§ WORK ITEM
Your task is to copy each line of the material that holds the word "Needs".

§ WORKING DATA
· · · ·

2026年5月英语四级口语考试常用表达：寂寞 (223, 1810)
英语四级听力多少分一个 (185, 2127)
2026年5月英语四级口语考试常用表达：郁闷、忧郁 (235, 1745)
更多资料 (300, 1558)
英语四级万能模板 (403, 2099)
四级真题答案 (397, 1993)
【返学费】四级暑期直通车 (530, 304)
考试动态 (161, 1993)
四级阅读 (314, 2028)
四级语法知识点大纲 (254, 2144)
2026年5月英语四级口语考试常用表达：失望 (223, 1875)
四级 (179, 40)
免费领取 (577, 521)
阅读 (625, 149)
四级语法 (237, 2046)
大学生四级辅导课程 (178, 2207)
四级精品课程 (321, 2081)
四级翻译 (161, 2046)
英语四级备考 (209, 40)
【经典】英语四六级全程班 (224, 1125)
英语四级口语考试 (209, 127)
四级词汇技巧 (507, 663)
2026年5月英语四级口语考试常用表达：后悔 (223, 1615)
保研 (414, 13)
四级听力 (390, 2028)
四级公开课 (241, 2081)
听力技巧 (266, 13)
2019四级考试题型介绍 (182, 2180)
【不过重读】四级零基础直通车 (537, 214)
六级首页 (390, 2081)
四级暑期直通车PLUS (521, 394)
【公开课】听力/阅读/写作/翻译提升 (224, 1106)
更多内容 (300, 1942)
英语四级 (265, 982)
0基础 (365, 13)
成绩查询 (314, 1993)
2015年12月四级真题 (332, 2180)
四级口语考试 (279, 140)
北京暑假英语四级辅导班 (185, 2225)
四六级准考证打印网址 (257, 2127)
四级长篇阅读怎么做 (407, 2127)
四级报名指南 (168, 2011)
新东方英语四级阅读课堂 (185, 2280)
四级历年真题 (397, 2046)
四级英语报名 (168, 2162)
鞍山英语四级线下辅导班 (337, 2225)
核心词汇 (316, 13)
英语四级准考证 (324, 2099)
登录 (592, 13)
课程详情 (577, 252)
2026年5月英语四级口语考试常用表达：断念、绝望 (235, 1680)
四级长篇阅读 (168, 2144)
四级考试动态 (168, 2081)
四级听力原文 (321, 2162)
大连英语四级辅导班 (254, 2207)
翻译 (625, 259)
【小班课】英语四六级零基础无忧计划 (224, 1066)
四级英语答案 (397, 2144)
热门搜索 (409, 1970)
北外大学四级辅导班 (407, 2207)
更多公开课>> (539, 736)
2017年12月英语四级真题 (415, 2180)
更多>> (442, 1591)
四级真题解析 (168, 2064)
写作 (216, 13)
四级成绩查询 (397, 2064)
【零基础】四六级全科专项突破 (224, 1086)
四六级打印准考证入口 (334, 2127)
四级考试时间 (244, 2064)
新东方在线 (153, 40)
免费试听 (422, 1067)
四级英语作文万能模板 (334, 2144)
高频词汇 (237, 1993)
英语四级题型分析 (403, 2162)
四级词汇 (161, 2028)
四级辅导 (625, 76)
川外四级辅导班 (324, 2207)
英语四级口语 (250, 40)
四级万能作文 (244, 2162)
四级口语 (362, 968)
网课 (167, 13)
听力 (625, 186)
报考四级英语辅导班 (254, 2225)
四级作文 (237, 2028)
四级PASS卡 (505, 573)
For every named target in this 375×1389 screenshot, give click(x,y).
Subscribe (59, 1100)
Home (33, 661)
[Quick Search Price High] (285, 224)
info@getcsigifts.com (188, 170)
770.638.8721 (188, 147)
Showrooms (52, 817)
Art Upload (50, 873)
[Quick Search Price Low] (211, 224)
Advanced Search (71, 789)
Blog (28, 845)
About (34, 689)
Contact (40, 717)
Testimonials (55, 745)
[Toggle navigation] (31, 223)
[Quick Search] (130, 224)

· · · ·

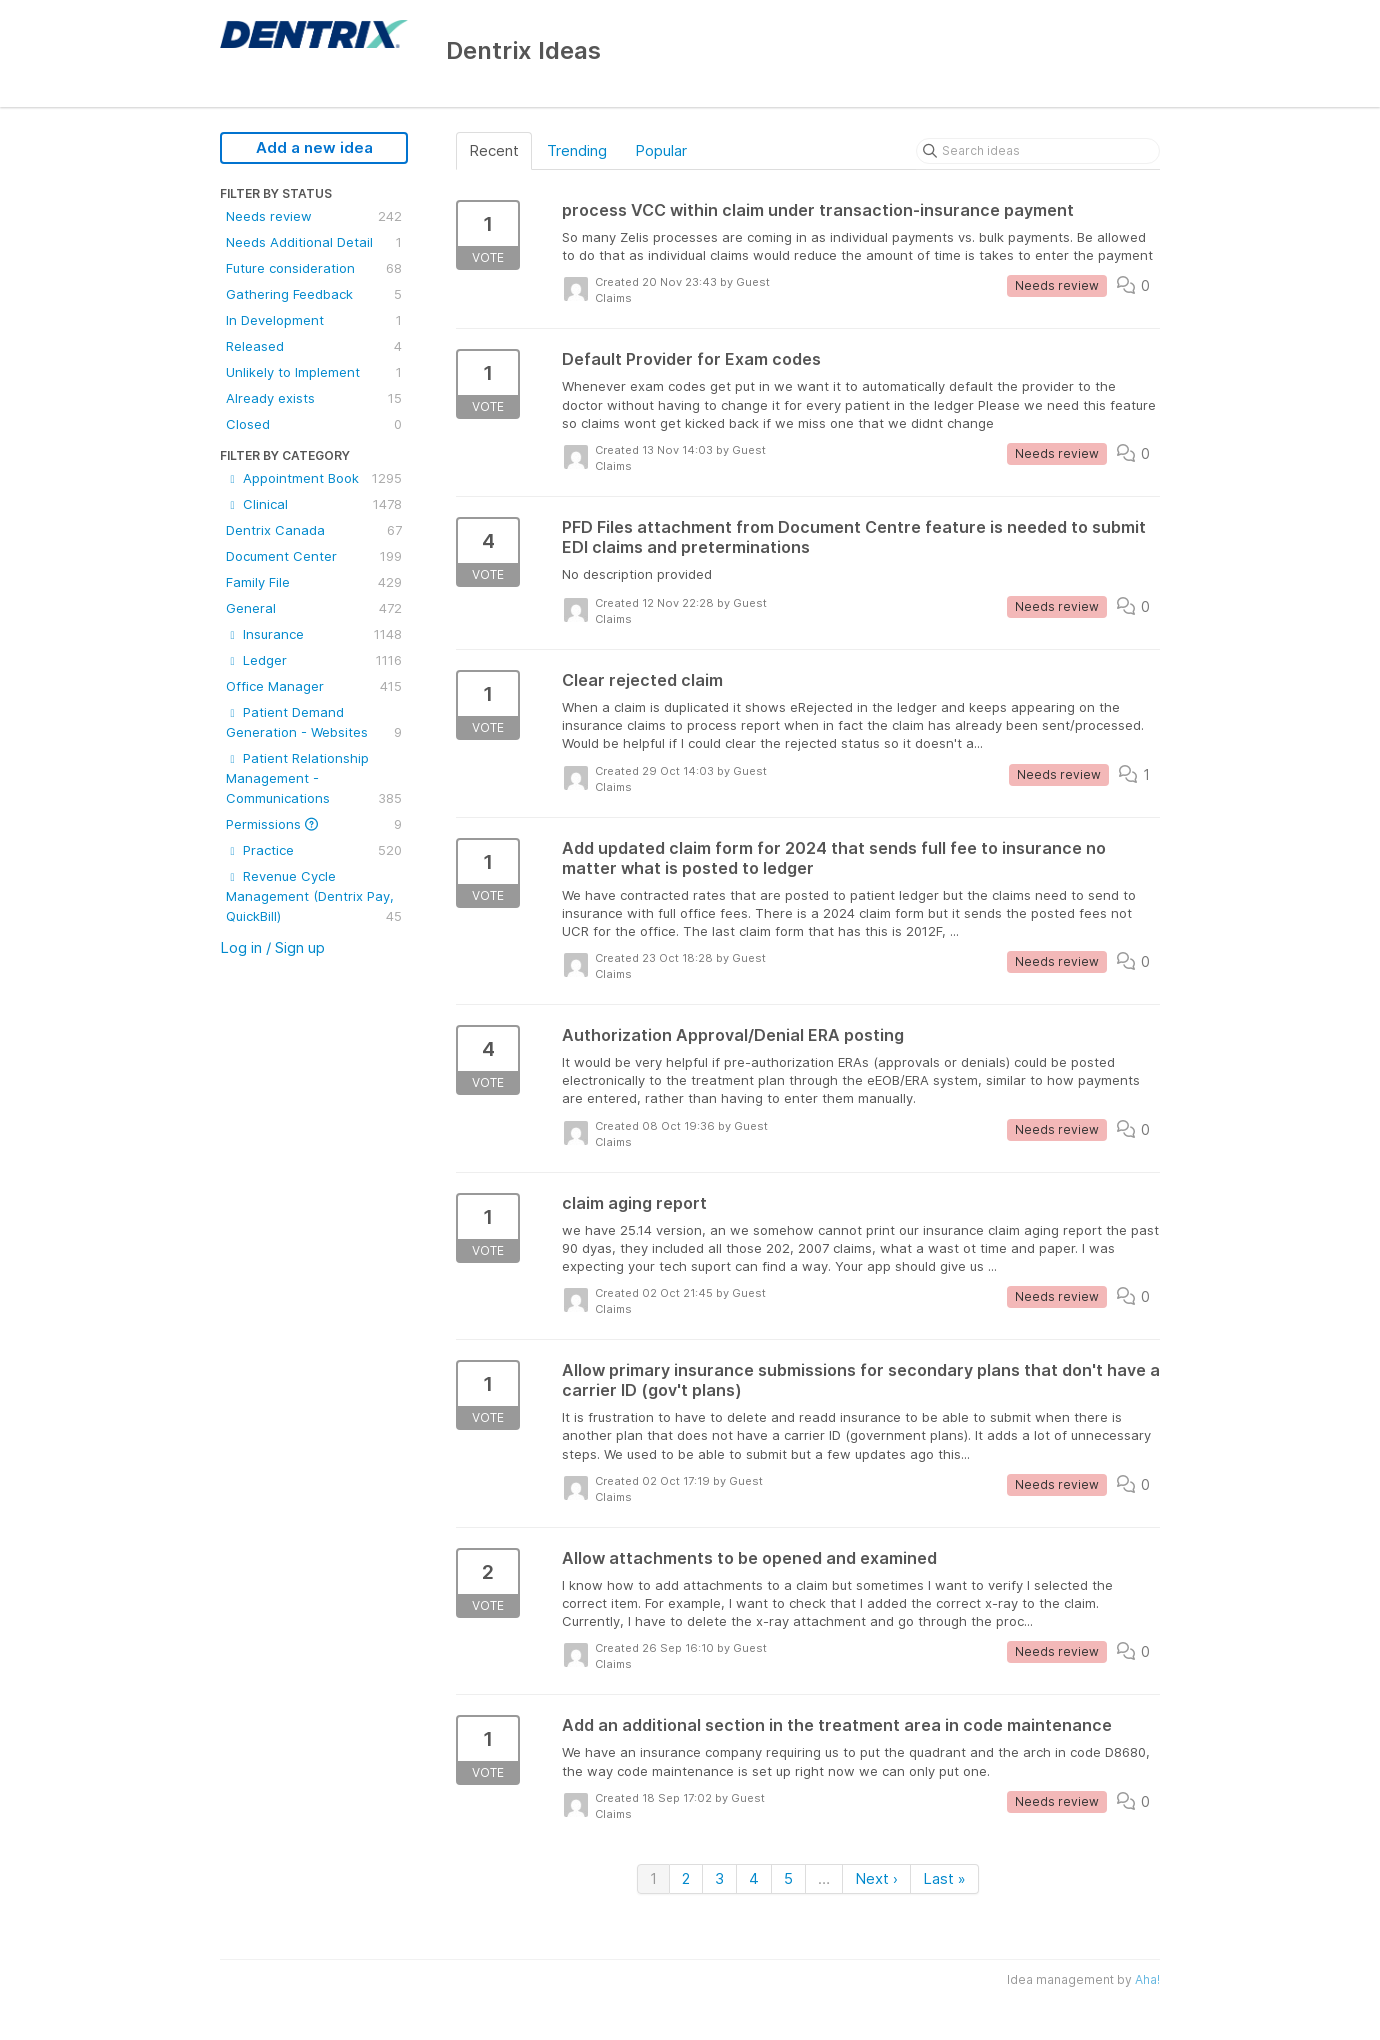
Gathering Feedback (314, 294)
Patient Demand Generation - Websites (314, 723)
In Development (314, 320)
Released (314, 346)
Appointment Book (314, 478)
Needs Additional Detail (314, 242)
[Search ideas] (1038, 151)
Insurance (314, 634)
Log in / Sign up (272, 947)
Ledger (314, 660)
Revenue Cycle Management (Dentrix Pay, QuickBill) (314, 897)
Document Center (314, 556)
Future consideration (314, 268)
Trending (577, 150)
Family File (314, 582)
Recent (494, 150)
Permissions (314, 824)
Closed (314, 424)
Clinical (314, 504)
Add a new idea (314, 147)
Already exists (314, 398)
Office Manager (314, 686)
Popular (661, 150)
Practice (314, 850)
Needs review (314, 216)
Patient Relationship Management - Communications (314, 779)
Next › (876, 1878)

· · · ·

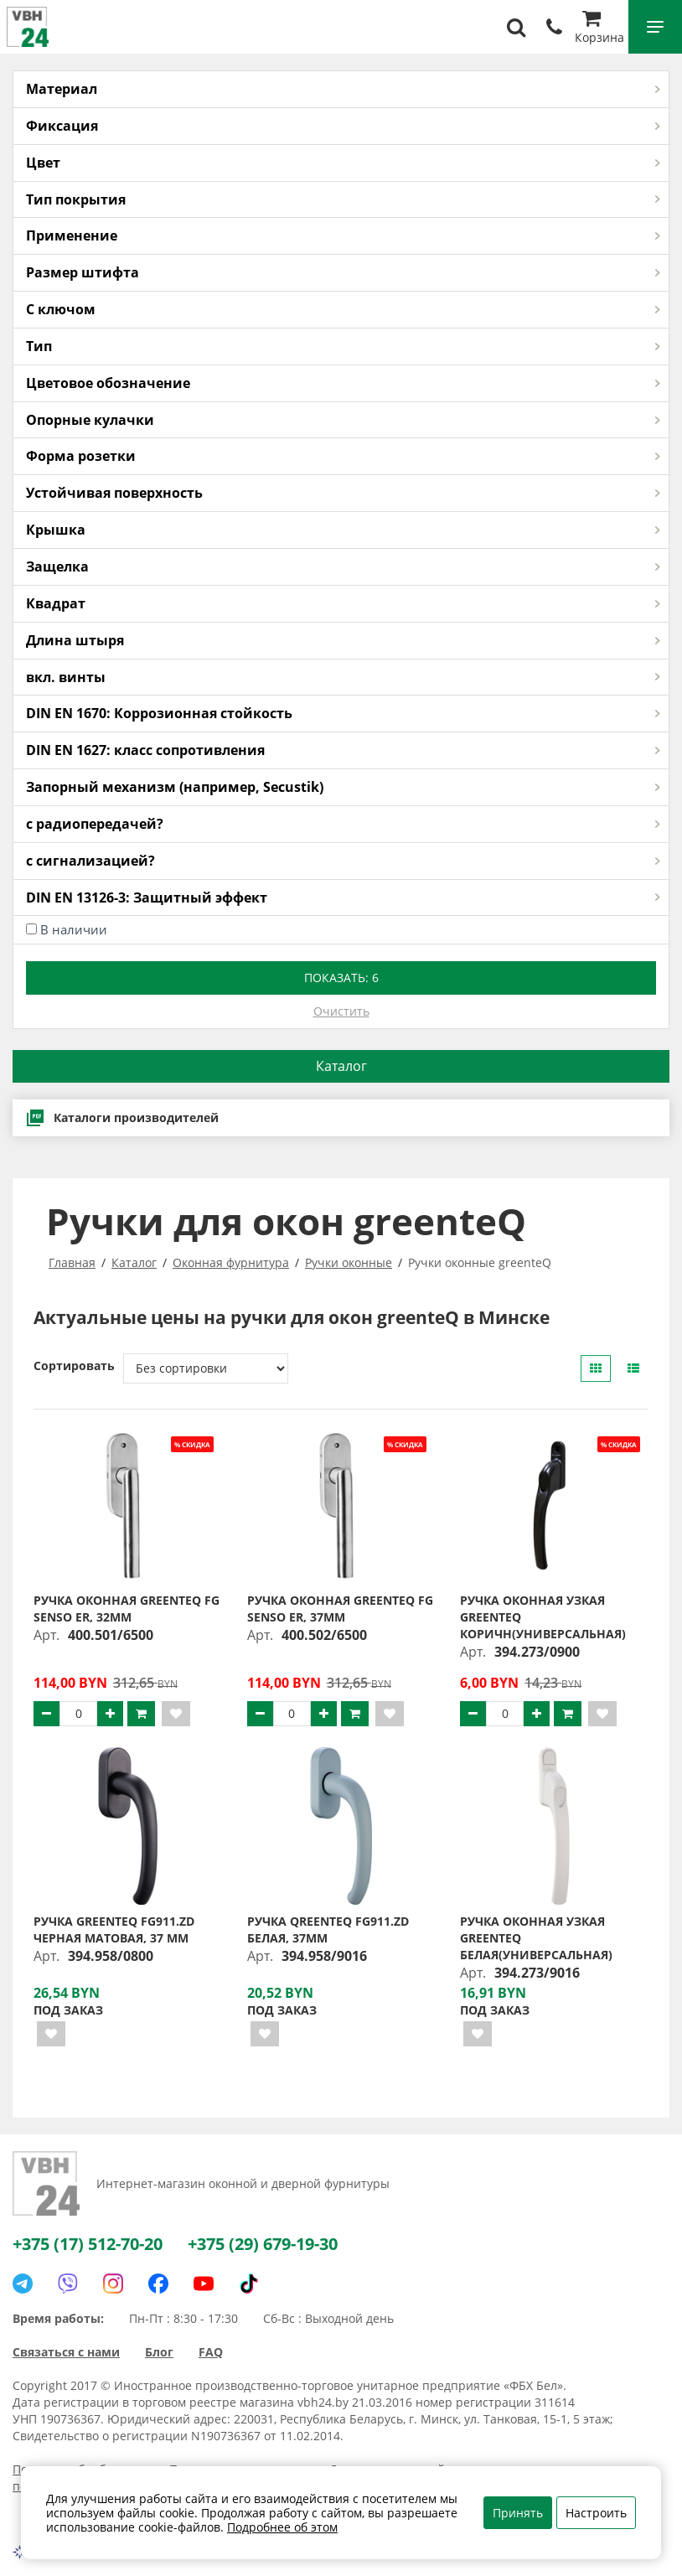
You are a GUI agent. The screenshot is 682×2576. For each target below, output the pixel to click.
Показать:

· · · ·

§ RESPONSE
Needs Additional Detail (314, 242)
Needs review (314, 216)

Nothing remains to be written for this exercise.